Provided records:
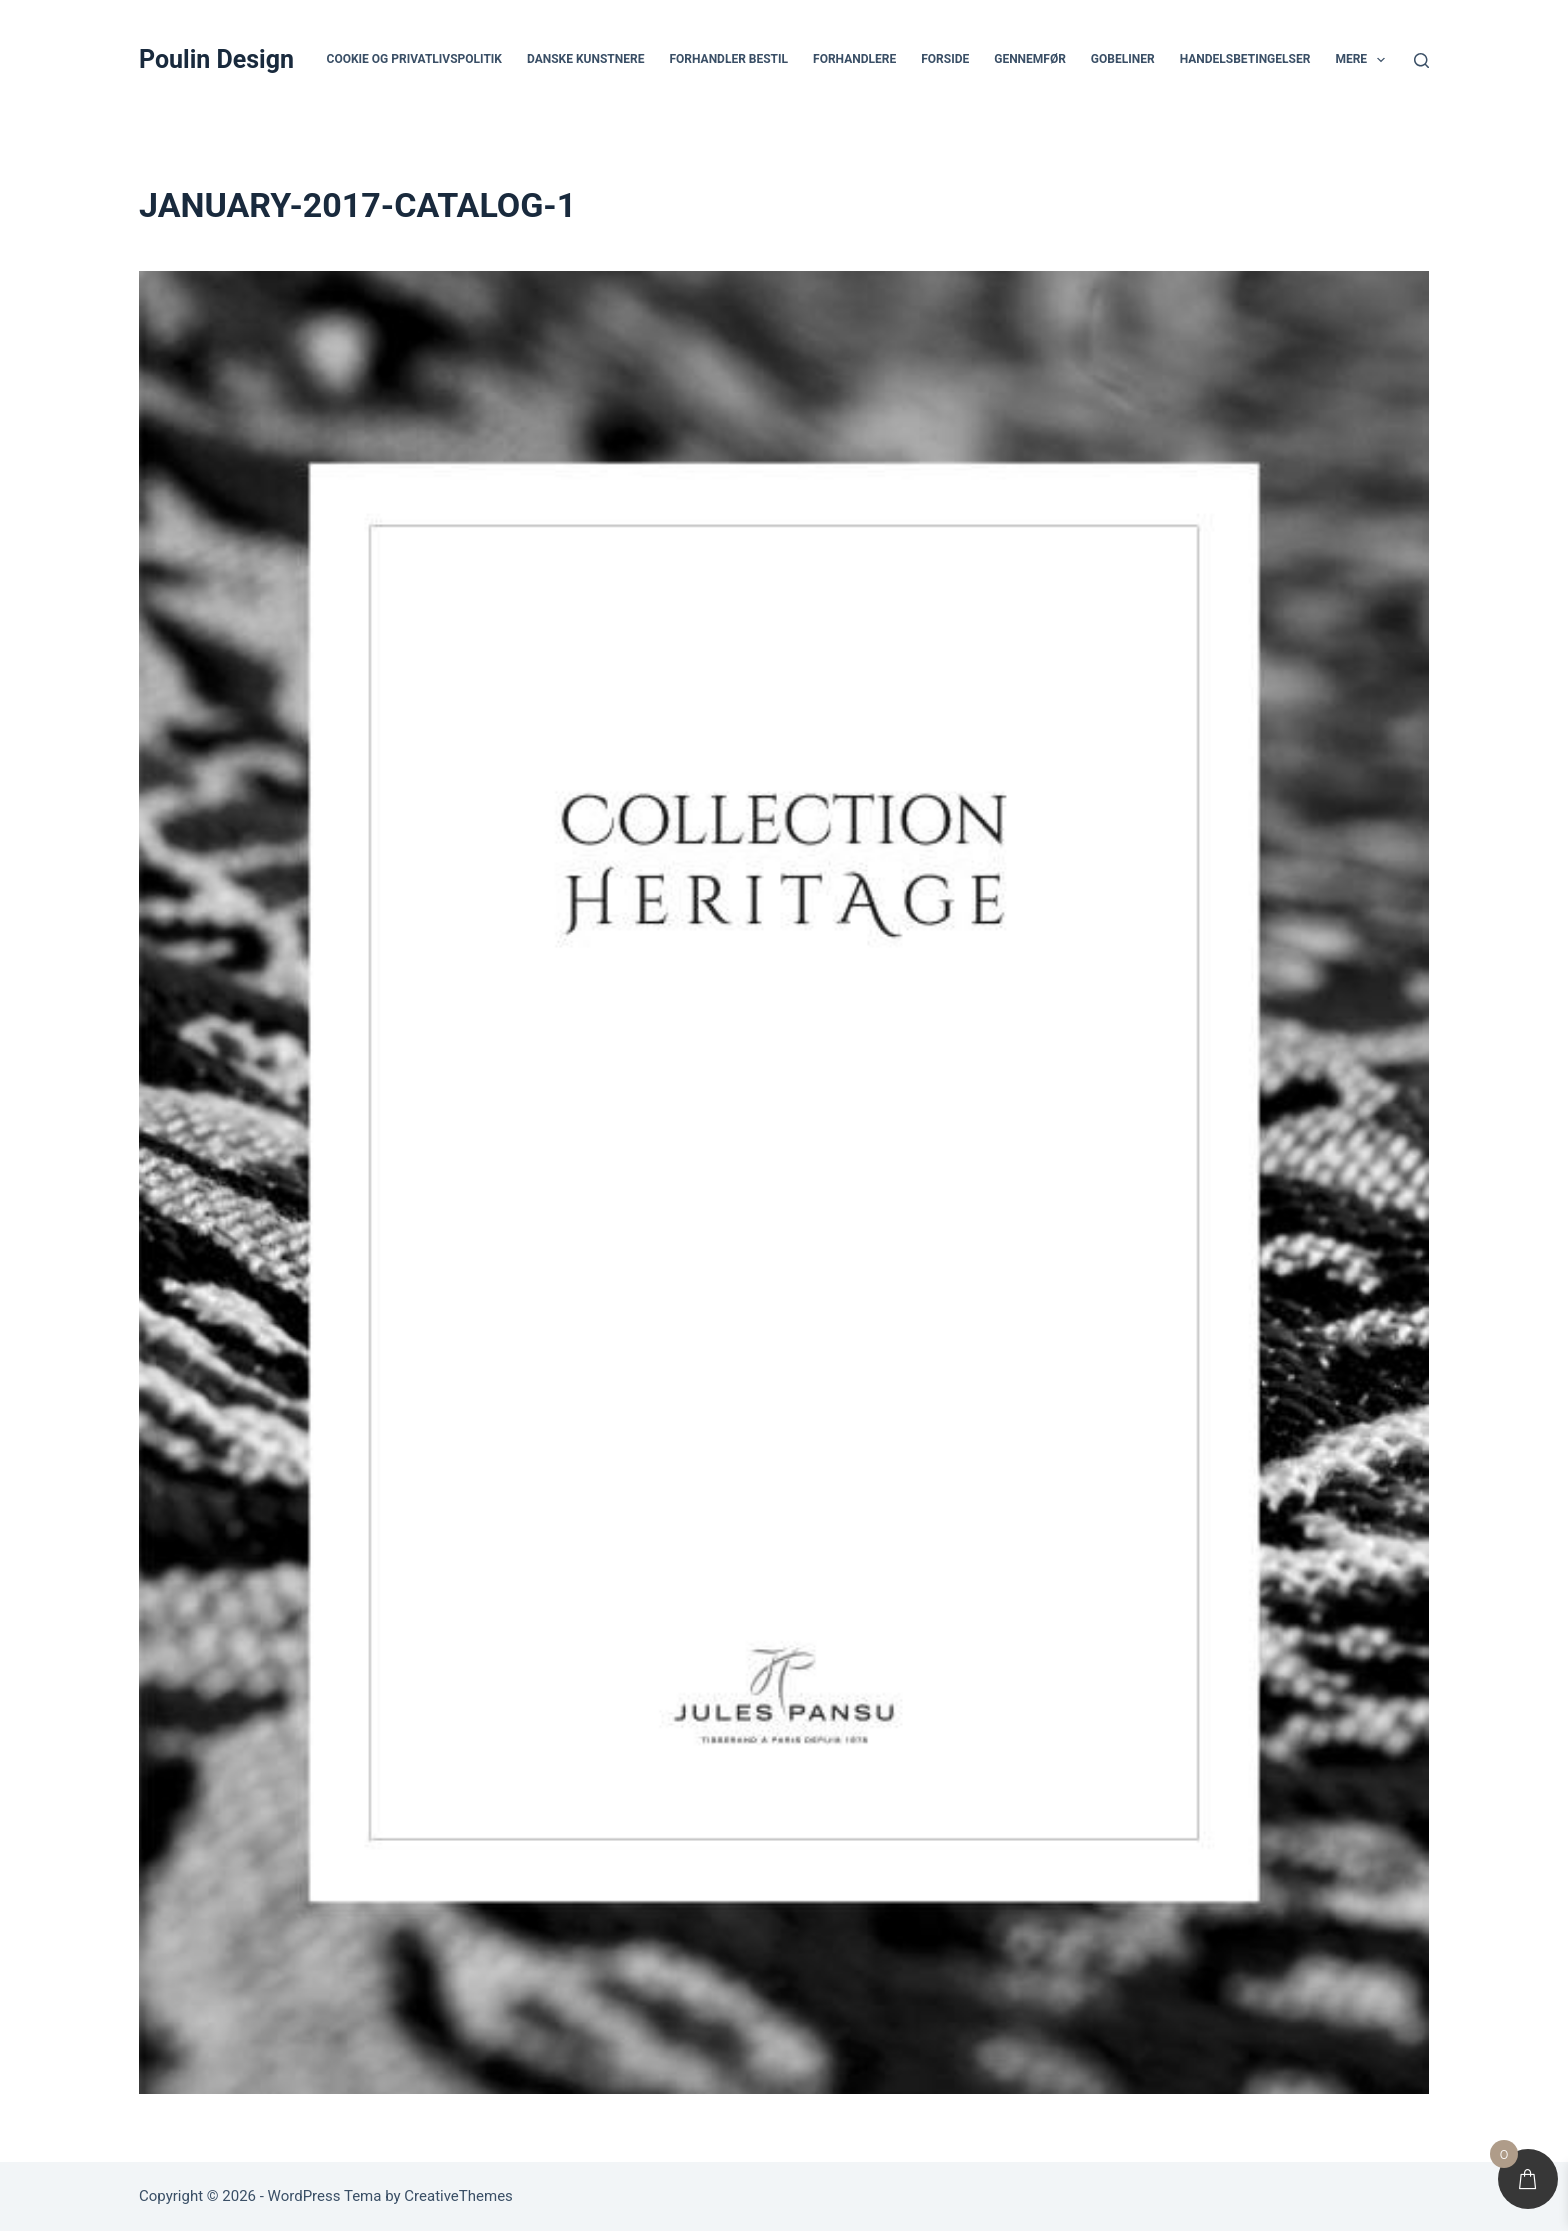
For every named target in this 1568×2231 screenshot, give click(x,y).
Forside (945, 59)
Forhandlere (854, 59)
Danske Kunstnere (585, 59)
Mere (1364, 60)
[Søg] (1421, 60)
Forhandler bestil (728, 59)
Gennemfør (1030, 59)
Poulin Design (216, 59)
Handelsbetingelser (1245, 59)
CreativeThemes (458, 2196)
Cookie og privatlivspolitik (414, 59)
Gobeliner (1123, 59)
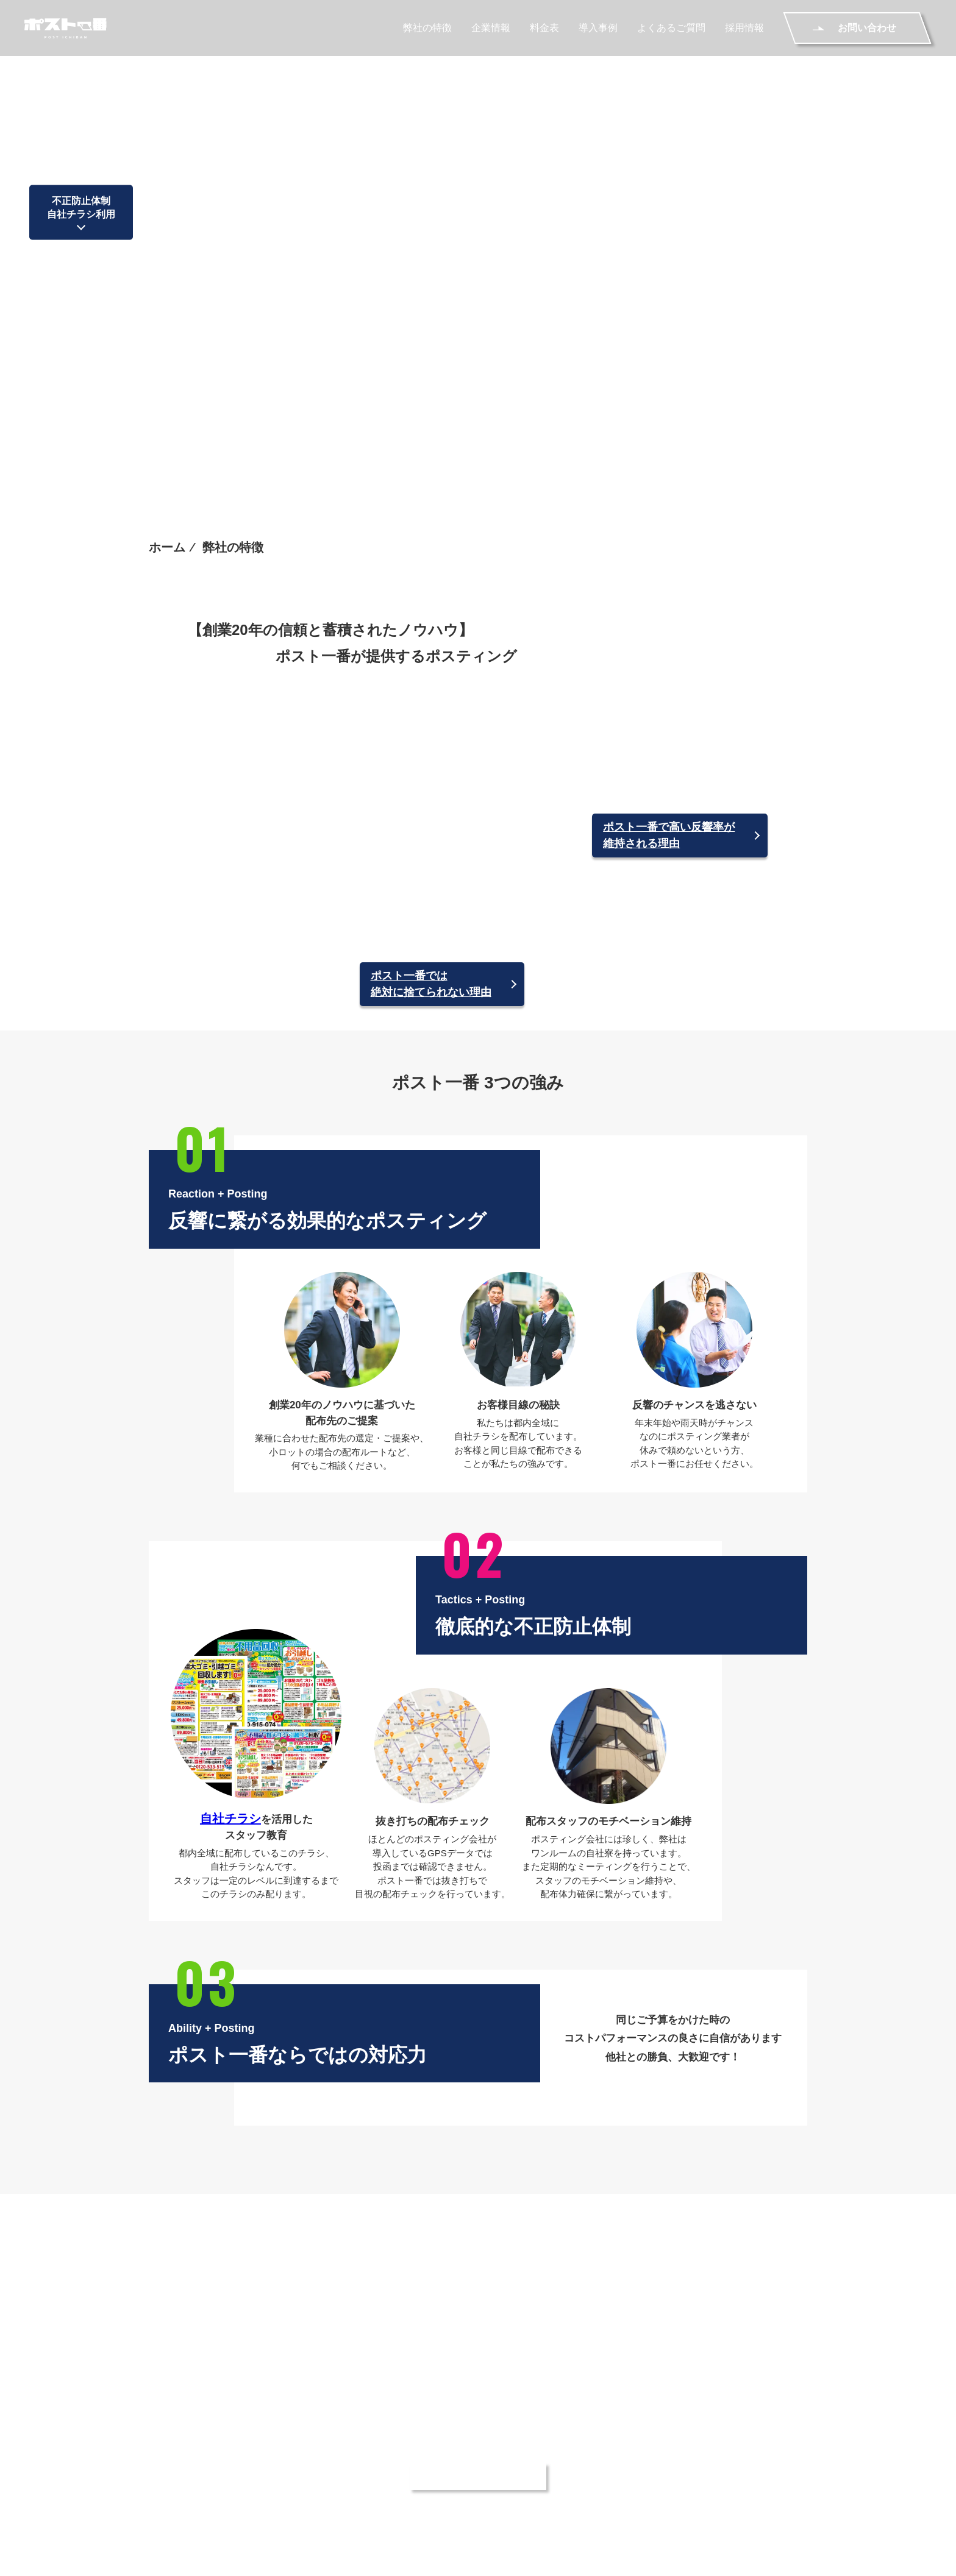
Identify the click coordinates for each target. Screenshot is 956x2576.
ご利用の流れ (637, 2468)
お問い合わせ (777, 2468)
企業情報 (490, 30)
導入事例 (598, 30)
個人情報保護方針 (369, 2489)
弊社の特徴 (427, 30)
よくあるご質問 (671, 30)
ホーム (167, 212)
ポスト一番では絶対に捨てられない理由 (431, 781)
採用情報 (744, 30)
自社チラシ (230, 1613)
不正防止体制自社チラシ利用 (81, 112)
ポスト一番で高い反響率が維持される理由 (669, 558)
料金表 (544, 30)
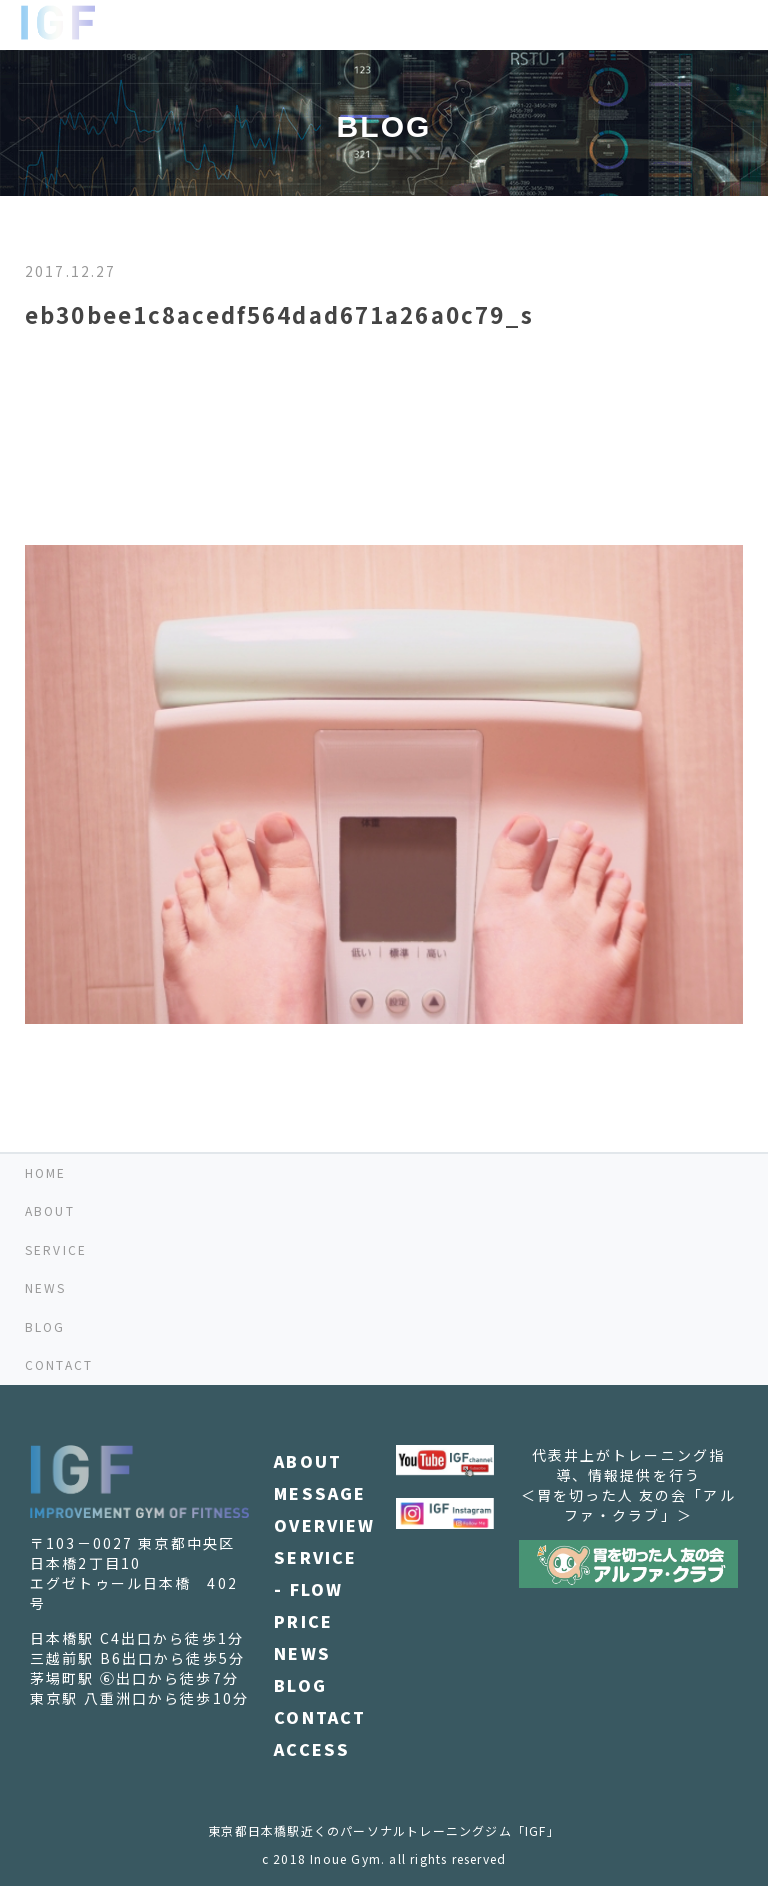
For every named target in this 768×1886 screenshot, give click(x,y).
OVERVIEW (324, 1525)
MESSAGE (320, 1493)
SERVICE (56, 1249)
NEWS (46, 1287)
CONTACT (59, 1364)
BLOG (45, 1326)
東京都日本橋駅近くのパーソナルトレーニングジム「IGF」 (384, 1830)
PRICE (303, 1621)
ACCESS (312, 1749)
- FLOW (308, 1589)
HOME (46, 1172)
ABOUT (50, 1210)
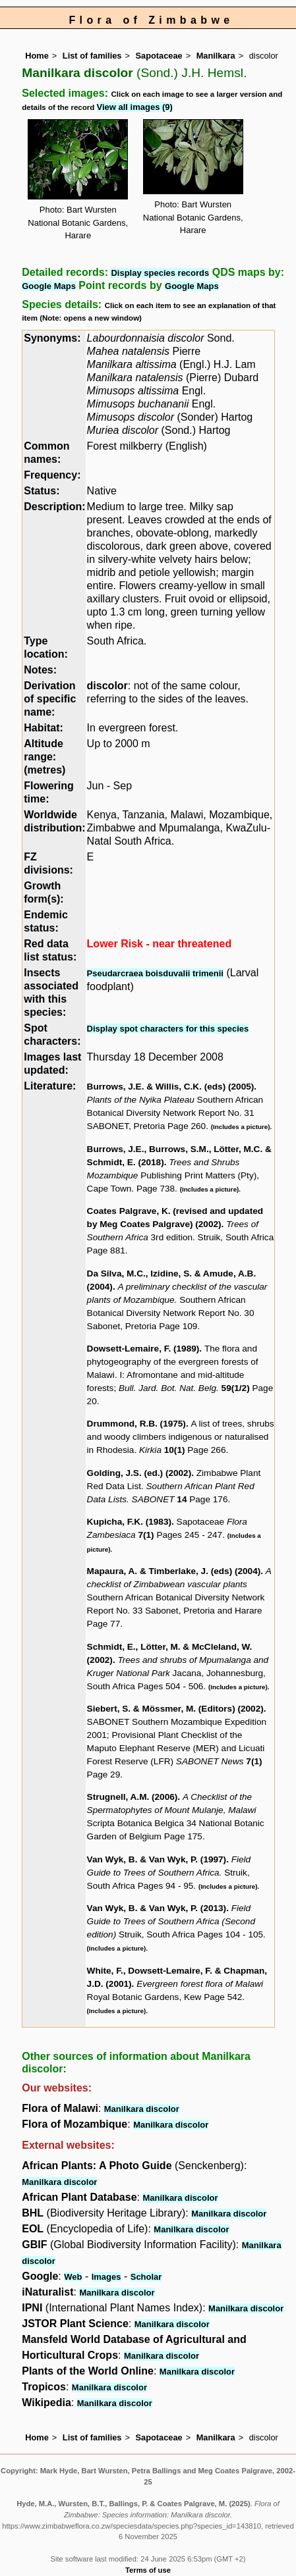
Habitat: (43, 727)
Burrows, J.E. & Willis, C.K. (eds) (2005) (170, 1086)
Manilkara (215, 56)
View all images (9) (135, 107)
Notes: (40, 669)
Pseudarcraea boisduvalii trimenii (155, 973)
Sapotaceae (158, 56)
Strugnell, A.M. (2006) (132, 1797)
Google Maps (49, 286)
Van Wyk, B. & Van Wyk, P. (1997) (157, 1859)
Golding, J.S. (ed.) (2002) (139, 1473)
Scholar (146, 2277)
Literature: (50, 1085)
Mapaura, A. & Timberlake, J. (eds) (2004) (174, 1571)
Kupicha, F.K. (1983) (129, 1522)
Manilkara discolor (141, 2109)
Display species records (160, 273)
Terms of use (148, 2570)
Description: (54, 506)
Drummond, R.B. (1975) (136, 1424)
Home (37, 56)
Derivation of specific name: (50, 699)
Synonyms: (52, 338)
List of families (92, 56)
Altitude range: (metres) (44, 756)
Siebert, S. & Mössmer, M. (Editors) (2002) (175, 1709)
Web (73, 2277)
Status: (41, 490)
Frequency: (52, 475)
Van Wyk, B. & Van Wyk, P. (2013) (157, 1908)
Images (106, 2277)
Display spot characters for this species (168, 1029)
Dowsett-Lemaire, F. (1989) (143, 1349)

Problem requirements:
Output the lines above in full and exactly as given, omitting any pictures.

Written response:
For every named target in this 1568×2231 screenshot, give click(x,y).
Forside (945, 59)
Forhandlere (854, 59)
Danske Kunstnere (585, 59)
Mere (1364, 60)
[Søg] (1421, 60)
Forhandler bestil (728, 59)
Gennemfør (1030, 59)
Poulin Design (216, 59)
Handelsbetingelser (1245, 59)
CreativeThemes (458, 2196)
Cookie og privatlivspolitik (414, 59)
Gobeliner (1123, 59)
Identify the click coordinates for each target. Screenshot is 956x2576.
ご利用の流れ (637, 2468)
お問い合わせ (777, 2468)
企業情報 (490, 30)
導入事例 (598, 30)
個人情報保護方針 (369, 2489)
弊社の特徴 (427, 30)
よくあるご質問 (671, 30)
ホーム (167, 212)
ポスト一番では絶対に捨てられない理由 (431, 781)
採用情報 (744, 30)
自社チラシ (230, 1613)
不正防止体制自社チラシ利用 (81, 112)
ポスト一番で高い反響率が維持される理由 (669, 558)
料金表 (544, 30)
For every named target in this 768×1886 screenshot, give click(x,y).
OVERVIEW (324, 1525)
MESSAGE (320, 1493)
SERVICE (56, 1249)
NEWS (46, 1287)
CONTACT (59, 1364)
BLOG (45, 1326)
東京都日本橋駅近くのパーソナルトレーニングジム「IGF」 (384, 1830)
PRICE (303, 1621)
ACCESS (312, 1749)
- FLOW (308, 1589)
HOME (46, 1172)
ABOUT (50, 1210)
Habitat: (43, 727)
Burrows, J.E. & Willis, C.K. (eds) (2005) (170, 1086)
Manilkara (215, 56)
View all images (9) (135, 107)
Notes: (40, 669)
Pseudarcraea boisduvalii trimenii (155, 973)
Sapotaceae (158, 56)
Strugnell, A.M. (2006) (132, 1797)
Google Maps (49, 286)
Van Wyk, B. & Van Wyk, P. (1997) (157, 1859)
Golding, J.S. (ed.) (2002) (139, 1473)
Scholar (146, 2277)
Literature: (50, 1085)
Mapaura, A. & Timberlake, J. (eds) (2004) (174, 1571)
Kupicha, F.K. (1983) (129, 1522)
Manilkara discolor (141, 2109)
Display species records (160, 273)
Terms of use (148, 2570)
Description: (54, 506)
Drummond, R.B. (1975) (136, 1424)
Home (37, 56)
Derivation of specific name: (50, 699)
Synonyms: (52, 338)
List of families (92, 56)
Altitude range: (metres) (44, 756)
Siebert, S. & Mössmer, M. (Editors) (2002) (175, 1709)
Web (73, 2277)
Status: (41, 490)
Frequency: (52, 475)
Van Wyk, B. & Van Wyk, P. (2013) (157, 1908)
Images (106, 2277)
Display spot characters for this species (168, 1029)
Dowsett-Lemaire, F. (1989) (143, 1349)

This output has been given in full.